Does `events' needs to be long?

<looks>

oh, it's a scalar this time ;)

> +#ifdef CONFIG_HIGH_RES_TIMERS
> +
> +extern void hrtimer_clock_notify(void);
> +extern void clock_was_set(void);
> +extern void hrtimer_interrupt(struct pt_regs *regs);
> +
> +# define hrtimer_cb_get_time(t) (t)->base->get_time()
> +# define hrtimer_hres_active (__get_cpu_var(hrtimer_bases).hres_active)

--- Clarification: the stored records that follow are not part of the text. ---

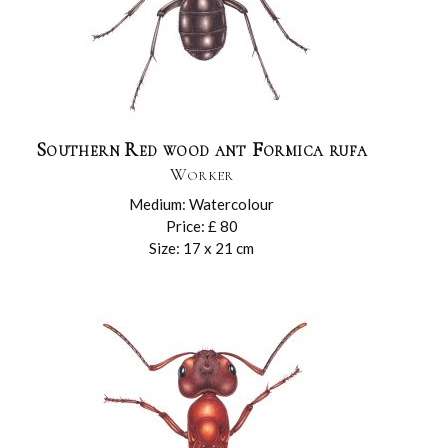
Southern Red wood ant Formica rufa
Worker
Medium: Watercolour
Price: £ 80
Size: 17 x 21 cm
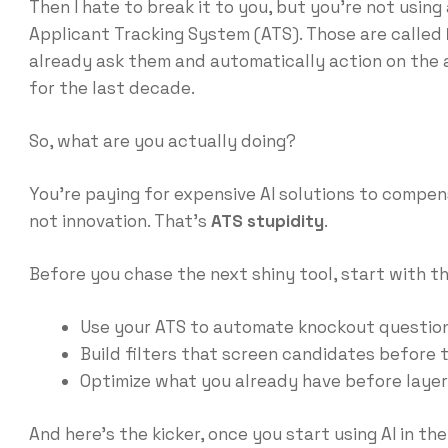
Then I hate to break it to you, but you’re not using a
Applicant Tracking System (ATS). Those are called
already ask them and automatically action on the a
for the last decade.
So, what are you actually doing?
You’re paying for expensive AI solutions to compen
not innovation. That’s
ATS stupidity
.
Before you chase the next shiny tool, start with th
Use your ATS to automate knockout question
Build filters that screen candidates before t
Optimize what you already have before layer
And here’s the kicker, once you start using AI in the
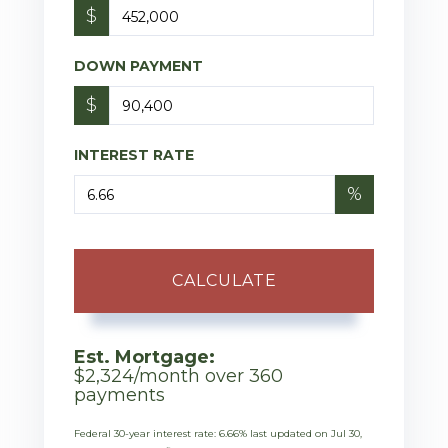
$
DOWN PAYMENT
$
INTEREST RATE
%
CALCULATE
Est. Mortgage:
$
2,324
/month over
360
payments
Federal 30-year interest rate:
6.66
% last updated on
Jul 30,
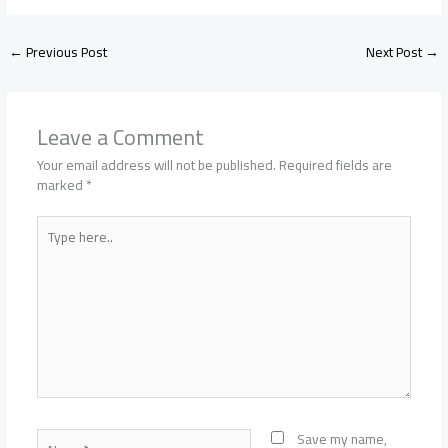
←
Previous Post
Next Post
→
Leave a Comment
Your email address will not be published.
Required fields are
marked
*
Type
here..
Name*
Save my name,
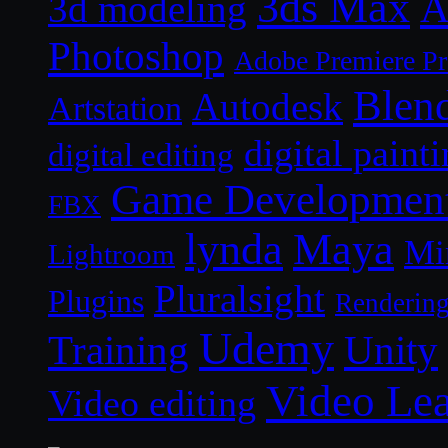
3ds Max
A
3d modeling
Photoshop
Adobe Premiere P
Blen
Autodesk
Artstation
digital paint
digital editing
Game Developmen
FBX
lynda
Maya
Mi
Lightroom
Pluralsight
Plugins
Renderin
Udemy
Unity
Training
Video Le
Video editing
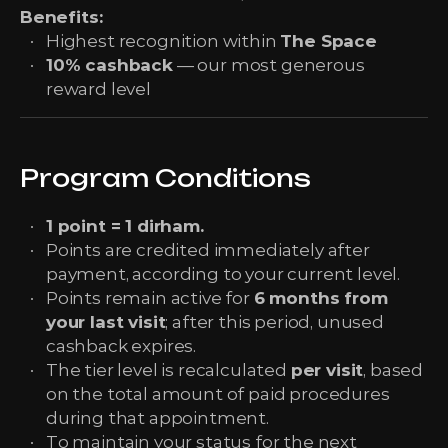
Benefits:
Highest recognition within
The Space
10% cashback
— our most generous
reward level
Program Conditions
1 point = 1 dirham.
Points are credited immediately after
payment, according to your current level.
Points remain active for
6 months from
your last visit
; after this period, unused
cashback expires.
The tier level is recalculated
per visit
, based
on the total amount of paid procedures
during that appointment.
To maintain your status for the next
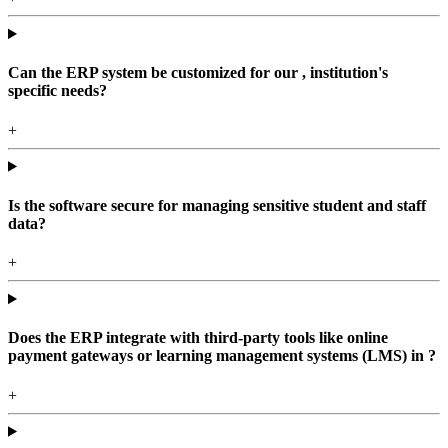
Can the ERP system be customized for our , institution's
specific needs?
+
Is the software secure for managing sensitive student and staff
data?
+
Does the ERP integrate with third-party tools like online
payment gateways or learning management systems (LMS) in ?
+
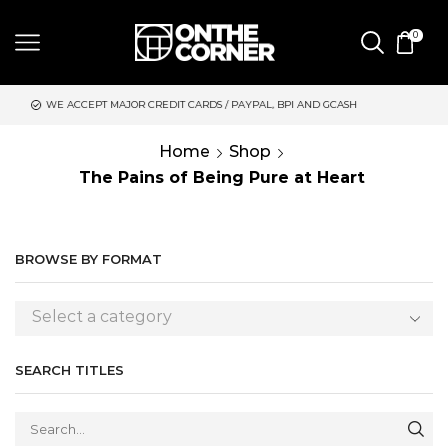
0
JOR CREDIT CARDS / PAYPAL, BPI AND GCASH
SAME DAY DELIVE
Home
Shop
The Pains of Being Pure at Heart
BROWSE BY FORMAT
Select a category
SEARCH TITLES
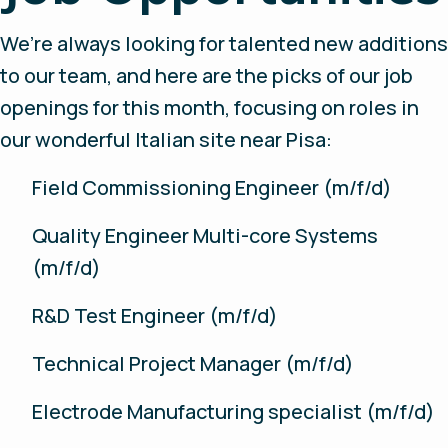
We’re always looking for talented new additions
to our team, and here are the picks of our job
openings for this month, focusing on roles in
our wonderful Italian site near Pisa:
Field Commissioning Engineer (m/f/d)
Quality Engineer Multi-core Systems
(m/f/d)
R&D Test Engineer (m/f/d)
Technical Project Manager (m/f/d)
Electrode Manufacturing specialist (m/f/d)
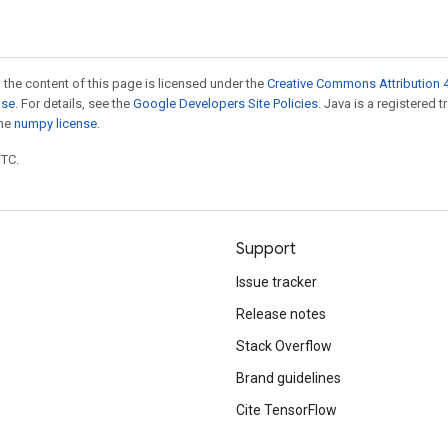
 the content of this page is licensed under the
Creative Commons Attribution 4
nse
. For details, see the
Google Developers Site Policies
. Java is a registered 
the
numpy license
.
UTC.
Support
Issue tracker
Release notes
Stack Overflow
Brand guidelines
Cite TensorFlow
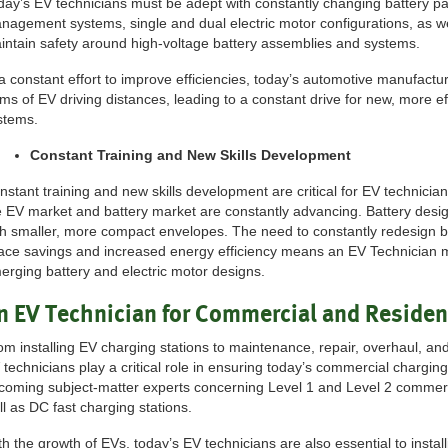
day’s EV technicians must be adept with constantly changing battery p
nagement systems, single and dual electric motor configurations, as w
intain safety around high-voltage battery assemblies and systems.
 a constant effort to improve efficiencies, today’s automotive manufactu
rms of EV driving distances, leading to a constant drive for new, more e
stems.
Constant Training and New Skills Development
nstant training and new skills development are critical for EV technicia
e EV market and battery market are constantly advancing. Battery desig
th smaller, more compact envelopes. The need to constantly redesign 
ace savings and increased energy efficiency means an EV Technician m
erging battery and electric motor designs.
n EV Technician for Commercial and Residen
om installing EV charging stations to maintenance, repair, overhaul, and
 technicians play a critical role in ensuring today’s commercial charging
coming subject-matter experts concerning Level 1 and Level 2 commerci
ll as DC fast charging stations.
th the growth of EVs, today’s EV technicians are also essential to install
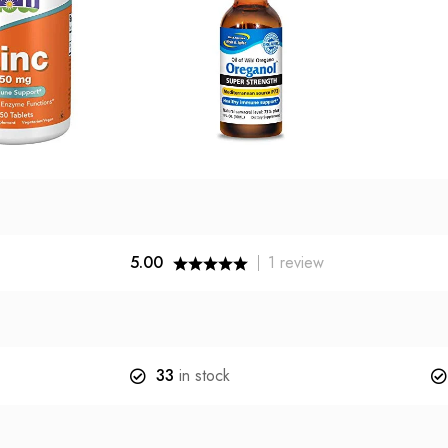
5.00
1
review
33
in stock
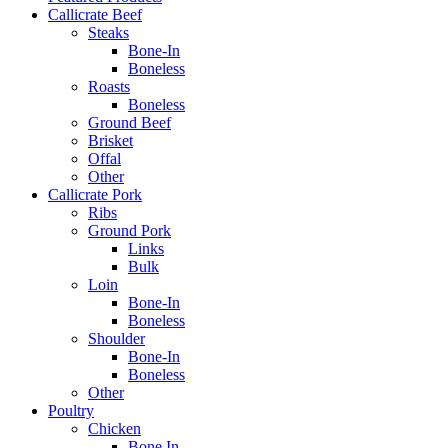
Callicrate Beef
Steaks
Bone-In
Boneless
Roasts
Boneless
Ground Beef
Brisket
Offal
Other
Callicrate Pork
Ribs
Ground Pork
Links
Bulk
Loin
Bone-In
Boneless
Shoulder
Bone-In
Boneless
Other
Poultry
Chicken
Bone In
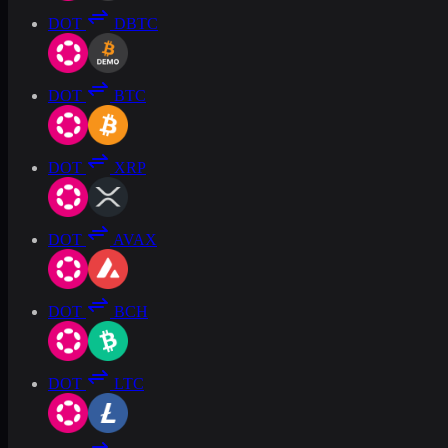
DOT
DBTC
DOT
BTC
DOT
XRP
DOT
AVAX
DOT
BCH
DOT
LTC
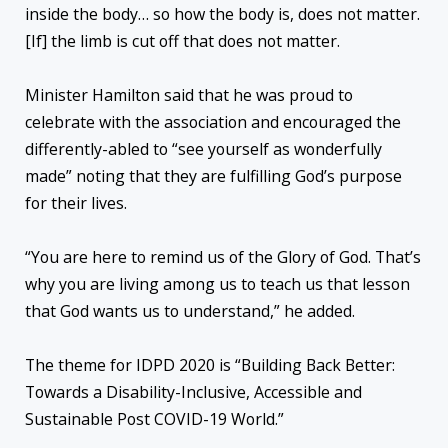
inside the body… so how the body is, does not matter.
[If] the limb is cut off that does not matter.
Minister Hamilton said that he was proud to
celebrate with the association and encouraged the
differently-abled to “see yourself as wonderfully
made” noting that they are fulfilling God’s purpose
for their lives.
“You are here to remind us of the Glory of God. That’s
why you are living among us to teach us that lesson
that God wants us to understand,” he added.
The theme for IDPD 2020 is “Building Back Better:
Towards a Disability-Inclusive, Accessible and
Sustainable Post COVID-19 World.”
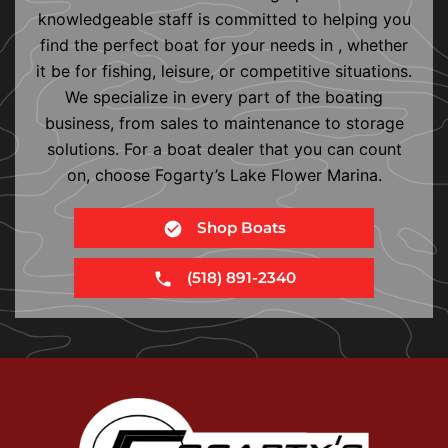
knowledgeable staff is committed to helping you
find the perfect boat for your needs in , whether
it be for fishing, leisure, or competitive situations.
We specialize in every part of the boating
business, from sales to maintenance to storage
solutions. For a boat dealer that you can count
on, choose Fogarty’s Lake Flower Marina.
Shop Boats
(518) 891-2340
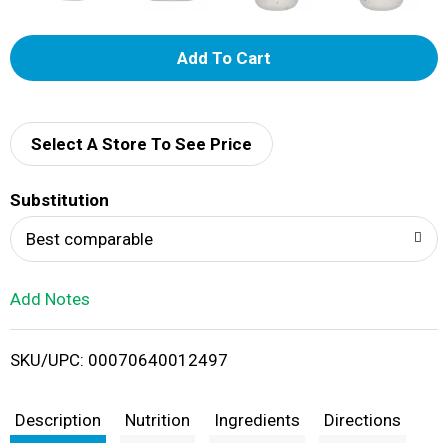
A
d
d
Select A Store To See Price
T
Substitution
o
Best comparable
L
Add Notes
i
SKU/UPC: 00070640012497
s
t
Description
Nutrition
Ingredients
Directions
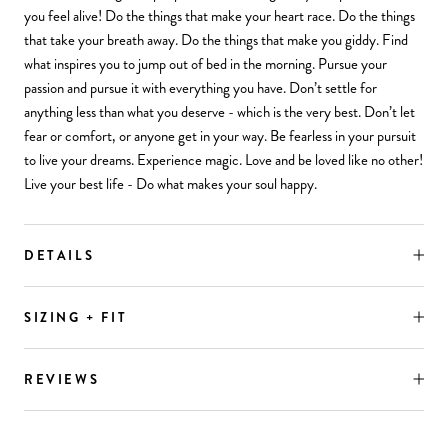
you feel alive! Do the things that make your heart race. Do the things
that take your breath away. Do the things that make you giddy. Find
what inspires you to jump out of bed in the morning. Pursue your
passion and pursue it with everything you have. Don’t settle for
anything less than what you deserve - which is the very best. Don’t let
fear or comfort, or anyone get in your way. Be fearless in your pursuit
to live your dreams. Experience magic. Love and be loved like no other!
Live your best life - Do what makes your soul happy.
DETAILS
SIZING + FIT
REVIEWS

These two could be inline functions?

That might cause include file ordering problems I guess.

> +/*
> + * The resolution of the clocks. The resolution value is returned in
> + * the clock_getres() system call to give application programmers an
> + * idea of the (in)accuracy of timers. Timer values are rounded up to
> + * this resolution values.
> + */
> +# define KTIME_HIGH_RES (ktime_t) { .tv64 = CONFIG_HIGH_RES_RESOLUTION }
> +# define KTIME_MONOTONIC_RES KTIME_HIGH_RES
> +
> +#else
> +
> +# define KTIME_MONOTONIC_RES KTIME_LOW_RES
> +
> /*
> * clock_was_set() is a NOP for non- high-resolution systems. The
> * time-sorted order guarantees that a timer does not expire early and
> * is expired in the next softirq when the clock was advanced.
> */
> -#define clock_was_set() do { } while (0)
> -#define hrtimer_clock_notify() do { } while (0)
> -extern ktime_t ktime_get(void);
> -extern ktime_t ktime_get_real(void);
> +# define clock_was_set() do { } while (0)
> +# define hrtimer_clock_notify() do { } while (0)

these could be inlines.

> +# define hrtimer_cb_get_time(t) (t)->base->softirq_time

Does this need parenthesisation? Probably it's OK.. An inline function
would be nicer.

> +# define hrtimer_hres_active 0

Perhaps this would be better if it was presented as a function.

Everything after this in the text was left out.